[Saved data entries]
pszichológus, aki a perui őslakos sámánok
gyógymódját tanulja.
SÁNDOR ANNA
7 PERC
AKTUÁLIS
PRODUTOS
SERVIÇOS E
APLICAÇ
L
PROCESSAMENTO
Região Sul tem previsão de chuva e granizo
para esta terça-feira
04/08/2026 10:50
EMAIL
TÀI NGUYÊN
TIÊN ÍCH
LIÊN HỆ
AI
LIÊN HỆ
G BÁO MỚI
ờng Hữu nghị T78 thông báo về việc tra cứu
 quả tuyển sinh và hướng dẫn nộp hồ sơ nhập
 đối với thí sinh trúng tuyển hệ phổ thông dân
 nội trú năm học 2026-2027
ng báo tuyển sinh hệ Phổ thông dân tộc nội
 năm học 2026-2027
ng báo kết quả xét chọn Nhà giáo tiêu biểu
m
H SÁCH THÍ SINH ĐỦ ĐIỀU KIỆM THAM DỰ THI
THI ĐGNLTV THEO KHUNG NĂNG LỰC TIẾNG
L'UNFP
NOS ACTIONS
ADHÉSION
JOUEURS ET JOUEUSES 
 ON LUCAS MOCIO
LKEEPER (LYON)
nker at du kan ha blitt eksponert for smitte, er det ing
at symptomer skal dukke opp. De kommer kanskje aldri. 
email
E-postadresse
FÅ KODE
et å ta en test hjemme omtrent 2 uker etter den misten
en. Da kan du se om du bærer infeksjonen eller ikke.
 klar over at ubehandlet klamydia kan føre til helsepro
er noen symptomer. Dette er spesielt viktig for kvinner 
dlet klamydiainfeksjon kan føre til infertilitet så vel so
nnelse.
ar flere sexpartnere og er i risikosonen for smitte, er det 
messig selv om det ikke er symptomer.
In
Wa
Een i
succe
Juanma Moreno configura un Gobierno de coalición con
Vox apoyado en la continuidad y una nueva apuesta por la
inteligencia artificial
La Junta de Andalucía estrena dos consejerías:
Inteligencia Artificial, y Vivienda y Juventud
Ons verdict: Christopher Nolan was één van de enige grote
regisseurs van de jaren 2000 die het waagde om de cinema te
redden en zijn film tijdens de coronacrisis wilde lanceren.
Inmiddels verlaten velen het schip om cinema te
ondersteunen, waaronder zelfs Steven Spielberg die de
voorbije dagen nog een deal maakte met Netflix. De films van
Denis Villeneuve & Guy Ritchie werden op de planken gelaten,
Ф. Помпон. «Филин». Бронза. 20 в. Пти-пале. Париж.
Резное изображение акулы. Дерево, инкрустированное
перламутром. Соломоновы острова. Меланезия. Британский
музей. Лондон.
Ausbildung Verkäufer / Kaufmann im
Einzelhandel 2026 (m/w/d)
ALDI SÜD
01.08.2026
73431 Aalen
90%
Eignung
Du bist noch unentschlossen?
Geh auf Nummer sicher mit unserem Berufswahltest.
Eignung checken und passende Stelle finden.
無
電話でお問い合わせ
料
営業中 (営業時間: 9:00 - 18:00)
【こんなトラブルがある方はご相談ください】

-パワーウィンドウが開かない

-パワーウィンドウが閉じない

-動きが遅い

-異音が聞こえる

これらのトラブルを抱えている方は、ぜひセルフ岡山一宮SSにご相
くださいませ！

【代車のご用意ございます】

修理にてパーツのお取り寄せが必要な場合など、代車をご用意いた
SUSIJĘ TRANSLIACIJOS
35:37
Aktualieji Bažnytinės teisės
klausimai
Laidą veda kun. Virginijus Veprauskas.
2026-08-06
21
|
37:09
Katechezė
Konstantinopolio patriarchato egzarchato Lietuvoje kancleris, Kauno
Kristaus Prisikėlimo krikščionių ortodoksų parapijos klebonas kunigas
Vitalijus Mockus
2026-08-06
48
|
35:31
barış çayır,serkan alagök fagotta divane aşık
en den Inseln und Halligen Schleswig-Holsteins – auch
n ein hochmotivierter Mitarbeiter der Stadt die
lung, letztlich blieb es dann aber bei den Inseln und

YOUR ASSIGNMENT → Above are the records. Copy the lines beginning at the one that has "PROCESSAMENTO" and ending with the one that has "Ons verdict: Christopher", unchanged.

REPLY →
PROCESSAMENTO
Região Sul tem previsão de chuva e granizo
para esta terça-feira
04/08/2026 10:50
EMAIL
TÀI NGUYÊN
TIÊN ÍCH
LIÊN HỆ
AI
LIÊN HỆ
G BÁO MỚI
ờng Hữu nghị T78 thông báo về việc tra cứu
 quả tuyển sinh và hướng dẫn nộp hồ sơ nhập
 đối với thí sinh trúng tuyển hệ phổ thông dân
 nội trú năm học 2026-2027
ng báo tuyển sinh hệ Phổ thông dân tộc nội
 năm học 2026-2027
ng báo kết quả xét chọn Nhà giáo tiêu biểu
m
H SÁCH THÍ SINH ĐỦ ĐIỀU KIỆM THAM DỰ THI
THI ĐGNLTV THEO KHUNG NĂNG LỰC TIẾNG
L'UNFP
NOS ACTIONS
ADHÉSION
JOUEURS ET JOUEUSES 
 ON LUCAS MOCIO
LKEEPER (LYON)
nker at du kan ha blitt eksponert for smitte, er det ing
at symptomer skal dukke opp. De kommer kanskje aldri. 
email
E-postadresse
FÅ KODE
et å ta en test hjemme omtrent 2 uker etter den misten
en. Da kan du se om du bærer infeksjonen eller ikke.
 klar over at ubehandlet klamydia kan føre til helsepro
er noen symptomer. Dette er spesielt viktig for kvinner 
dlet klamydiainfeksjon kan føre til infertilitet så vel so
nnelse.
ar flere sexpartnere og er i risikosonen for smitte, er det 
messig selv om det ikke er symptomer.
In
Wa
Een i
succe
Juanma Moreno configura un Gobierno de coalición con
Vox apoyado en la continuidad y una nueva apuesta por la
inteligencia artificial
La Junta de Andalucía estrena dos consejerías:
Inteligencia Artificial, y Vivienda y Juventud
Ons verdict: Christopher Nolan was één van de enige grote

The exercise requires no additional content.